16

Май

Из села выехали почти все мужчины и часть женщин — все бывалые охотники и следопыты, знающие тайгу, умеющие ориентироваться в лесах. Остались в основном дети и либо совсем юные девушки, либо женщины в возрасте. Но и они были не спокойны, собираясь кучками, переговариваясь между собой на своем языке. Старухи качали головами, глядя мне в след. Мало того, что новости были по настоящему страшные, так и я сама не вызывала у местных добрых чувств.

— Бокӧвӧй! Чужачка! — неслось мне в след.

Сама не заметив как, я выскочила из села и по знакомой дороге пошла в сторону леса. Слова Дмитрия выветрились из головы, как только он покинул село, тем более, что я не собиралась заходить глубоко в чащу, так побродить по опушке, поснимать цветы и ручей. И тем более не собиралась идти к дому Андрея, не желая играть с огнем.

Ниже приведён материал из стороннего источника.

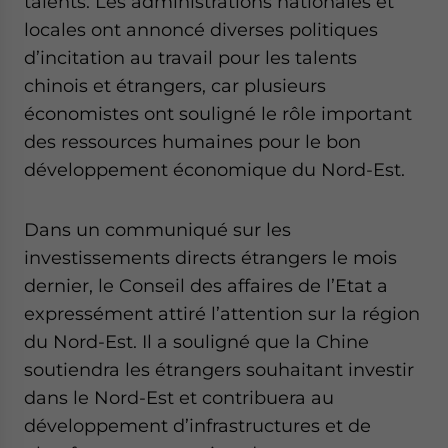
talents. Les administrations nationales et
locales ont annoncé diverses politiques
d’incitation au travail pour les talents
chinois et étrangers, car plusieurs
économistes ont souligné le rôle important
des ressources humaines pour le bon
développement économique du Nord-Est.
Dans un communiqué sur les
investissements directs étrangers le mois
dernier, le Conseil des affaires de l’Etat a
expressément attiré l’attention sur la région
du Nord-Est. Il a souligné que la Chine
soutiendra les étrangers souhaitant investir
dans le Nord-Est et contribuera au
développement d’infrastructures et de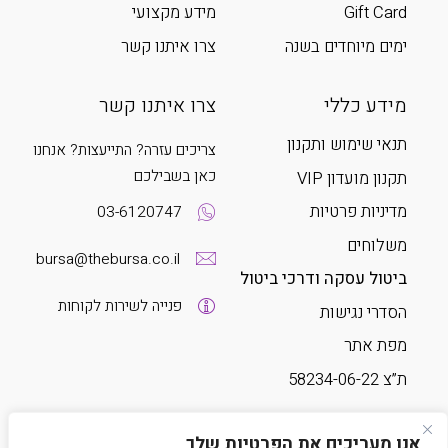
Gift Card
מידע מקצועי
ימים מיוחדים בשנה
צרו איתנו קשר
מידע כללי
צרו איתנו קשר
תנאי שימוש ותקנון
צריכים עזרה? התייעצות? אנחנו
כאן בשבילכם
תקנון מועדון VIP
מדיניות פרטיות
03-6120747
משלוחים
bursa@thebursa.co.il
ביטול עסקה ודרכי ביטול
פנייה לשירות לקוחות
הסדרי נגישות
מפת אתר
ת”צ 58234-06-22
עקבו אחרינו
אנו מעריכים את הפרטיות שלך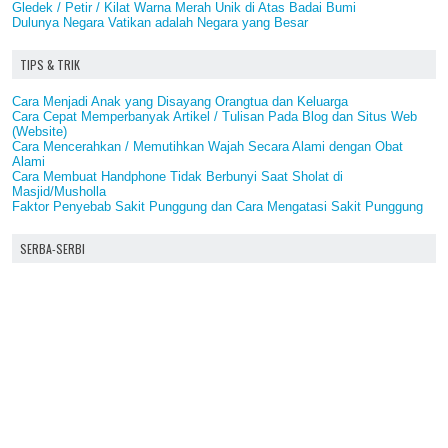
Gledek / Petir / Kilat Warna Merah Unik di Atas Badai Bumi
Dulunya Negara Vatikan adalah Negara yang Besar
TIPS & TRIK
Cara Menjadi Anak yang Disayang Orangtua dan Keluarga
Cara Cepat Memperbanyak Artikel / Tulisan Pada Blog dan Situs Web
(Website)
Cara Mencerahkan / Memutihkan Wajah Secara Alami dengan Obat
Alami
Cara Membuat Handphone Tidak Berbunyi Saat Sholat di
Masjid/Musholla
Faktor Penyebab Sakit Punggung dan Cara Mengatasi Sakit Punggung
SERBA-SERBI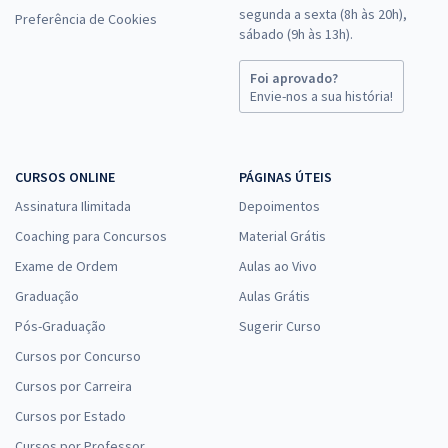
segunda a sexta (8h às 20h),
Preferência de Cookies
sábado (9h às 13h).
Foi aprovado?
Envie-nos a sua história!
CURSOS ONLINE
PÁGINAS ÚTEIS
Assinatura Ilimitada
Depoimentos
Coaching para Concursos
Material Grátis
Exame de Ordem
Aulas ao Vivo
Graduação
Aulas Grátis
Pós-Graduação
Sugerir Curso
Cursos por Concurso
Cursos por Carreira
Cursos por Estado
Cursos por Professor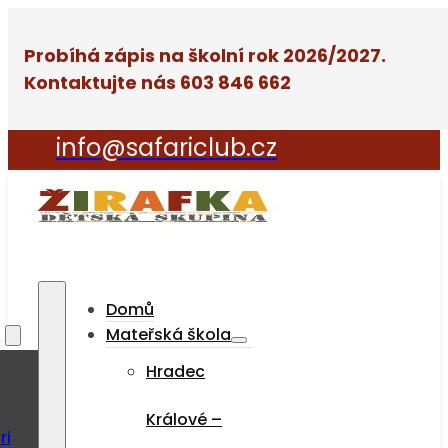
Probíhá zápis na školní rok 2026/2027.
Kontaktujte nás 603 846 662
info@safariclub.cz
Domů
a
Mateřská škola
Hradec
Králové –
ri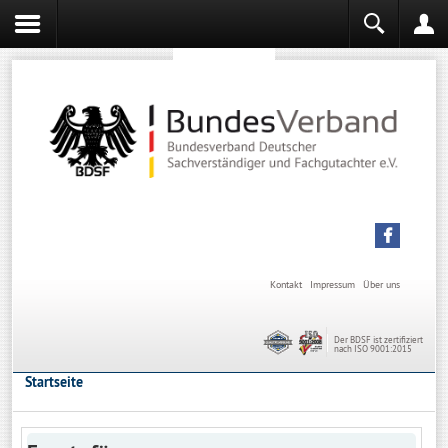
Sachverständiger werden
Sachverständiger Ausbildung
Kontakt
Impressum
Über uns
Der BDSF ist zertifiziert
nach ISO 9001:2015
Startseite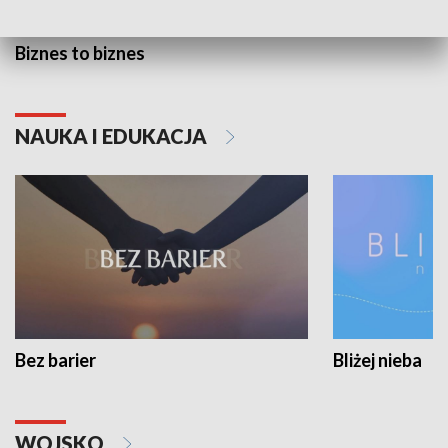
Biznes to biznes
NAUKA I EDUKACJA
Bez barier
Bliżej nieba
WOJSKO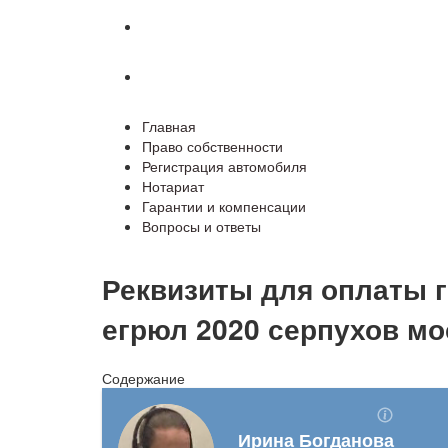
Гарантии и компенсации
Вопросы и ответы
Главная
Право собственности
Регистрация автомобиля
Нотариат
Гарантии и компенсации
Вопросы и ответы
Реквизиты для оплаты 
егрюл 2020 серпухов мо
Содержание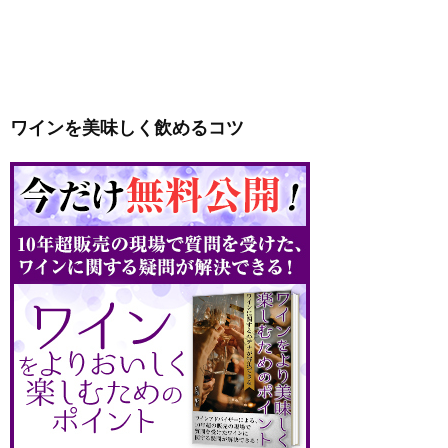
ワインを美味しく飲めるコツ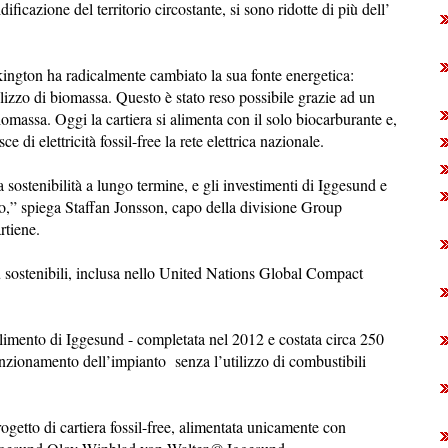
ficazione del territorio circostante, si sono ridotte di più dell’
kington ha radicalmente cambiato la sua fonte energetica:
utilizzo di biomassa. Questo è stato reso possibile grazie ad un
omassa. Oggi la cartiera si alimenta con il solo biocarburante e,
ce di elettricità fossil-free la rete elettrica nazionale.
a sostenibilità a lungo termine, e gli investimenti di Iggesund e
io,” spiega Staffan Jonsson, capo della divisione Group
tiene.
sostenibili, inclusa nello United Nations Global Compact
ilimento di Iggesund - completata nel 2012 e costata circa 250
funzionamento dell’impianto senza l’utilizzo di combustibili
rogetto di cartiera fossil-free, alimentata unicamente con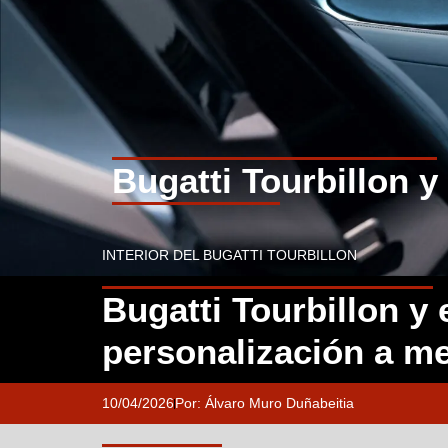
Bugatti Tourbillon y
INTERIOR DEL BUGATTI TOURBILLON
Bugatti Tourbillon y e
personalización a m
10/04/2026
Por:
Álvaro Muro Duñabeitia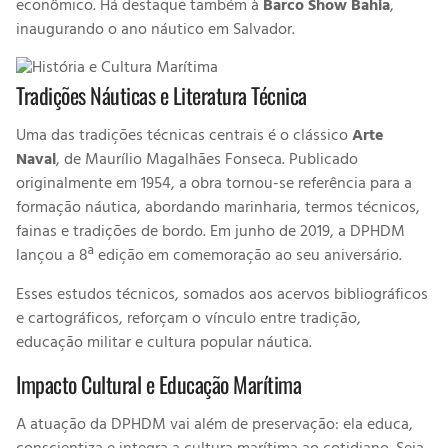
econômico. Há destaque também à
Barco Show Bahia
,
inaugurando o
ano náutico
em Salvador.
Tradições Náuticas e Literatura Técnica
Uma das tradições técnicas centrais é o clássico
Arte
Naval
, de Maurílio Magalhães Fonseca. Publicado
originalmente em 1954, a obra tornou-se referência para a
formação náutica, abordando marinharia, termos técnicos,
fainas e tradições de bordo. Em junho de 2019, a DPHDM
lançou a 8ª edição em comemoração ao seu aniversário.
Esses estudos técnicos, somados aos acervos bibliográficos
e cartográficos, reforçam o vínculo entre tradição,
educação militar e cultura popular náutica.
Impacto Cultural e Educação Marítima
A atuação da DPHDM vai além de preservação: ela educa,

Дорога в лесу постепенно становилась всё уже, утопая в густой зелени, но по-прежнему оставалась хорошо заметной — её частое использование оставило на земле уверенные следы. Прямые ряды деревьев, высоких сосен и елей, сдвигались ближе друг к другу, создавая густую тень, сквозь которую пробивались лишь редкие солнечные лучи, рассыпаясь золотыми пятнами по тропе. Я шла, чувствуя под ногами мягкую, пружинящую землю, покрытую прошлогодними листьями и свежей травой, и не боялась сбиться с пути — лес казался гостеприимным, будто приглашая углубиться в его тайны.

Воздух был наполнен терпкими, сладковатыми запахами весеннего разнотравья, в котором смешивались ароматы свежей хвои, влажной земли и цветущих кустарников. Ветерок лёгкими касаниями трепал волосы, шуршал в ветвях и приносил отдалённые звуки: стрекотание кузнечиков, щебетание птиц и едва слышный шелест бегущего вдалеке ручья. От всего этого голова кружилась, а грудь наполнялась ощущением лёгкости и свободы.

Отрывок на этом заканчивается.